Pour le Senior Lecturer à l’université de Maurice, Rajen Narsighen, cette loi peut être contestée. Il estime que la liberté d’expression est menacée. «L’article 12 de la Constitution de Maurice prévoit la liberté d’expression avec une dérogation. Il y a une provision pour poursuivre en diffamation l’auteur d’un article par la personne qui se sent visée. Maintenant, si cet article est reproduit sur des réseaux sociaux, l’auteur de cet article risque des peines très lourdes, allant jusqu’à dix ans d’emprisonnement.»
Amendements dangereux
Rajen Narsighen réclame ainsi que des journalistes ou la société civile contestent cette loi. «Au début, beaucoup de personnes estimaient que c’était une loi anodine.

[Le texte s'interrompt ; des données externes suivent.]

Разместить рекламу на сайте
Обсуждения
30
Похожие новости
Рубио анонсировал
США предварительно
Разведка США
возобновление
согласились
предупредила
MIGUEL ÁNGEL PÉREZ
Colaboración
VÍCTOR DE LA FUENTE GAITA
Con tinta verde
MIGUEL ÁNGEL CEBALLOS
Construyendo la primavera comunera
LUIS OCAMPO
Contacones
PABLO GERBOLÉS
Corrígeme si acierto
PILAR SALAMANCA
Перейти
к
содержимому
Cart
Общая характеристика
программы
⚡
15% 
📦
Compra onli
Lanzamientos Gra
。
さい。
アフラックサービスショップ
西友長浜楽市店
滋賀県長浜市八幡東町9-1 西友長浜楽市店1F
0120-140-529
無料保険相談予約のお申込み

Mais, après, on a réalisé que cette loi bloque la liberté d’expression.»
Nad Sivaramen, chef des rédactions de La Sentinelle, avance que ces amendements sont dangereux car la définition du délit est vague. «Est-ce que, demain, des politiciens au pouvoir peuvent s’en prévaloir pour emmerder davantage qu’ils ne le font déjà, les journalistes libres et indépendants de ce pays ? Dans ce cas-là, mes collègues Pov, Touria Prayag, Michaëlla Seblin, Axcel Chenney, KC Ranzé, Anju Ramgulam, El Figaro et moi-même-, bref n’importe qui critique Lakwizinn, à La Sentinelle ou ailleurs-, pourrons être interpellés ou arrêtés n’importe quand, surtout dans ce climat électoral...»

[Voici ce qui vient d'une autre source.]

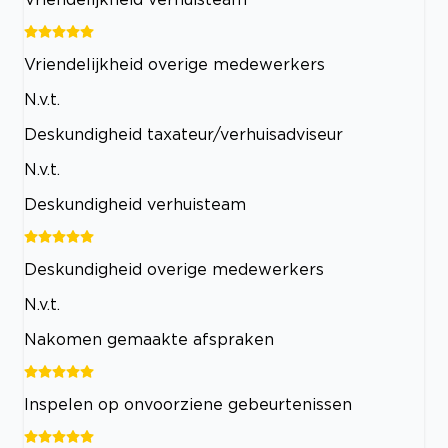
Vriendelijkheid overige medewerkers
N.v.t.
Deskundigheid taxateur/verhuisadviseur
N.v.t.
Deskundigheid verhuisteam
Deskundigheid overige medewerkers
N.v.t.
Nakomen gemaakte afspraken
Inspelen op onvoorziene gebeurtenissen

Henri Marimoootoo, journaliste de carrière, soutient que le pays fait marche arrière. Alors que certains pays d’Afrique ont décidé d’abolir des lois sur la diffamation, ici, on renforce des lois pour réduire la liberté d’expression. Il estime lui aussi que cette loi peut être contestée. «Moi, j’écris pour les lecteurs. Si quelqu’un décide de poster l’article sur les réseaux sociaux, ce n’est pas ma faute. Que celui qui se sent visé me poursuive en diffamation par rapport à mon article.»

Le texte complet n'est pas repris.